Twelve-Step Spirituality: Part One
A Radical Surrendering
Wednesday, December 11, 2019
Step Three: Made a decision to turn our will and our lives over to the care of God as we understood God. [1]
We each have our inner program for happiness, our plans by which we can be secure, esteemed, and in control, and we are blissfully unaware that these cannot work for us for the long haul—without becoming more and more controlling ourselves. Something has to break our primary addiction, which is to our own power and unworkable programs for happiness and security.
When Jesus taught, “If anyone wants to follow me, let them renounce themselves!” (Mark 8:34; Luke 9:23), I am pretty sure that Jesus meant exactly what Bill W. means in Step Three: a radical surrendering of our will to Another whom we trust more than ourselves.
A common substitute for renouncing our own will is “the myth of heroic sacrifice.” There is a love that sincerely seeks the spiritual good of others, and there is a love that seeks superiority, admiration, and control for itself, even and most especially by doing “good” and heroic things. Suicide bombers, resentful and manipulative people, and codependents are invariably sacrificial. “Codependency” is the disease of those who support and contribute to others’ disease by what we call “enabling” behavior. Sometimes the enabler is sicker than the alcoholic and does not know what to do when the alcoholic enters recovery.
Another way we avoid surrender is what Timothy McMahan King, one of our Living School alumni, describes as “the myth of redemptive suffering.” King writes:
Addiction is, by definition, a self-harming behavior. Increasing the amount of harm, through punishment and incarceration, for those struggling with addiction is a failing strategy. . . . When our view of the cross is that God demands blood in order to redeem, it is little surprise we have a country and culture that wants to see people suffer even more before help will be provided. But when we understand a God who enters into our suffering, we see that it is that kind of grace through which we are transformed. [2]
The absolute genius of the Twelve Steps is that it refuses to bless and reward what looks like any moral worthiness game, and it refuses to punish weakness and failure. With Gospel brilliance and insight, AA says that the starting point and, in fact, the continuing point, is not any kind of worthiness at all but in fact unworthiness! (“I am an alcoholic!”) Suddenly religion loses all capacity for elitism. This is what Jesus affirmed in prostitutes and tax collectors and what Paul praised when he said, “It is when I am weak that I am strong” (2 Corinthians 12:10). When the churches forget their own Gospel message, the Holy Spirit sneaks in through the ducts and the air vents, which is what it has done in the Twelve-Step Program and other therapies.
References:
[1] “J,” A Simple Program: A Contemporary Translation of the Book “Alcoholics Anonymous” (Hyperion: 1996), 55.
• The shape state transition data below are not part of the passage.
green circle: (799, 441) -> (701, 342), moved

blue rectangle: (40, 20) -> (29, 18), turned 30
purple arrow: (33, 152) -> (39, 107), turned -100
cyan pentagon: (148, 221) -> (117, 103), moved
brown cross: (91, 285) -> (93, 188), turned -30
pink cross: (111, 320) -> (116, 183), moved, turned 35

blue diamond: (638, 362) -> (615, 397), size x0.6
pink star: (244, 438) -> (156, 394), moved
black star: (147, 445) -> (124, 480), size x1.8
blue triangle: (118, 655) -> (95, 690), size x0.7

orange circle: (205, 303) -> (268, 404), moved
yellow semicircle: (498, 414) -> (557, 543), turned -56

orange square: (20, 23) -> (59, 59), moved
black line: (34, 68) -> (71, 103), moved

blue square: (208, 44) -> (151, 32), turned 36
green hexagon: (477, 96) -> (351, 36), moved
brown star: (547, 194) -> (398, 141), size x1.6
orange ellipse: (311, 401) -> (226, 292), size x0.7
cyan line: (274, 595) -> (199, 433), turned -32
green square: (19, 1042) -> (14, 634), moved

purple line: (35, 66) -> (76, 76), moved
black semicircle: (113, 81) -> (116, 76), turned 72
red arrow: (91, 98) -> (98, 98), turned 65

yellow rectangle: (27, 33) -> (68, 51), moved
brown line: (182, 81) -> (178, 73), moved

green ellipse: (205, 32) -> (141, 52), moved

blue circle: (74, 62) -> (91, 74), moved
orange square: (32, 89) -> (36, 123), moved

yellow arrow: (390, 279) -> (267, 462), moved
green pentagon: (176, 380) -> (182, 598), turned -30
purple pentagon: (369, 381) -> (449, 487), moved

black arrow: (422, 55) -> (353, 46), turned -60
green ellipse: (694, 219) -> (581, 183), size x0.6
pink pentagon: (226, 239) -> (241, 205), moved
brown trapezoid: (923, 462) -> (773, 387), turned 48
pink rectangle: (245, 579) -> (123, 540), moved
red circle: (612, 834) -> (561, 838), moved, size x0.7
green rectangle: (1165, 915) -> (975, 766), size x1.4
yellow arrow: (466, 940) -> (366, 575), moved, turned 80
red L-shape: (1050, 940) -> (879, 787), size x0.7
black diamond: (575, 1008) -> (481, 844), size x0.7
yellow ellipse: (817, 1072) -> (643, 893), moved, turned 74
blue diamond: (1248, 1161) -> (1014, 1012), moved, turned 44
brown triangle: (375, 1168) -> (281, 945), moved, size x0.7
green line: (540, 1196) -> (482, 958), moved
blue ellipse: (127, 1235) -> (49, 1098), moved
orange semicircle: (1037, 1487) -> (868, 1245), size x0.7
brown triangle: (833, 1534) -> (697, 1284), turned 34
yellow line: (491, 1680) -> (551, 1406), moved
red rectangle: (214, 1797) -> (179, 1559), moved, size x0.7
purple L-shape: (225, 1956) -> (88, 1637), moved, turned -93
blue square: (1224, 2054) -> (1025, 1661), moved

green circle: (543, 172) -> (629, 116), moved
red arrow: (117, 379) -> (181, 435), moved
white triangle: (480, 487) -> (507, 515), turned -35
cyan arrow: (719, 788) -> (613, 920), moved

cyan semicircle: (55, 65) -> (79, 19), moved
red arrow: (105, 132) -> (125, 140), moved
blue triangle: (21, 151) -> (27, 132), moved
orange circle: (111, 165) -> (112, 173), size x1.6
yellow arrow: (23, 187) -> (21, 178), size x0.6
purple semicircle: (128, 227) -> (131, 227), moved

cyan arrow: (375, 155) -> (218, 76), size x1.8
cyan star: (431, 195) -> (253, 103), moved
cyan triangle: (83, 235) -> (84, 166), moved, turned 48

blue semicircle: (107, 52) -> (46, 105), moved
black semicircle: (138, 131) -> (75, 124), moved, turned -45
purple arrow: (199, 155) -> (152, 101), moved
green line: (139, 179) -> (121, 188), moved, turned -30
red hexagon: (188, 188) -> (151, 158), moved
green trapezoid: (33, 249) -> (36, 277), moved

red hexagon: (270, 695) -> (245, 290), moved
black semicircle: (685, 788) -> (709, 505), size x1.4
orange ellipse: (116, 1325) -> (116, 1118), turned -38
[2] Timothy McMahan King, Addiction Nation: What the Opioid Crisis Reveals about Us (Herald Press: 2019), 201. King explores how the United States scapegoats addicts, criminalizing addiction rather than focusing on healing or curing the disease. I would add that the “War on Drugs” disproportionately targets people of color and has more racist motivations than justice-oriented ones. See, for example, http://www.drugpolicy.org/issues/race-and-drug-war.
Adapted from Richard Rohr, Breathing Under Water: Spirituality and the Twelve Steps (Franciscan Media: 2011), 20, 21-22, 24-25.